Radio Derb Is On The Air: "A Minority Should Not Impose Itself On The Majority"

By John Derbyshire

03/09/2013

In this week’s broadcast I mull on the comments about homosexuals that got Cold War hero Lech Walesa in so much trouble. Walesa said that "A minority should not impose itself on the majority," a notion that I once used as the basis for a column.

I then sink into reminiscence:

I was recently browsing some biographies of the older generation of British comedians. Many of them were homosexuals.

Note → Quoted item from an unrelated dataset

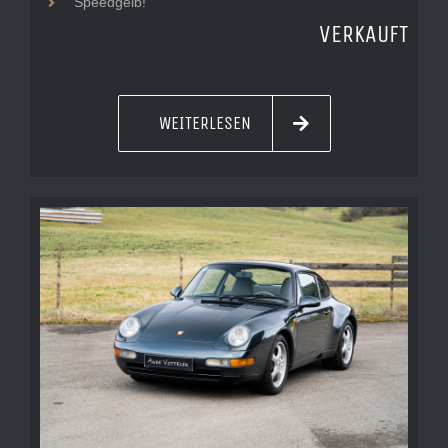
Speedgelb!
VERKAUFT
WEITERLESEN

Nigel Hawthorne, for example, who played the head bureaucrat in that fine British TV comedy Yes, Minister, lived happily for decades with his male partner. Far from wanting to advertise his homosexuality, he was outraged when someone outed him in the 1990s. Hugh Paddick, who was Kenneth Williams' foil in the great radio comedy series Round the Horne, was likewise shacked up happily most of his life with another man, and nobody bothered them about it. Why should they have? It was nobody’s business but their own.

A homosexual who made a nuisance of himself in public facilities, or proselytized his lifestyle to the impressionable young, would come to the attention of the police, and quite right too. Otherwise nobody minded them. In my college days in the mid-1960s I lived in rented rooms all over north London. One house I rented a room in was the home of two homosexual men. They were very nice. I didn’t mind them, and they didn’t bother me. One of them used to do the housework, I remember, and the other did the shopping.

That was the old, civilized attitude. We called it "tolerance."

Well, there’s no more of that in the brave new world of liberalism.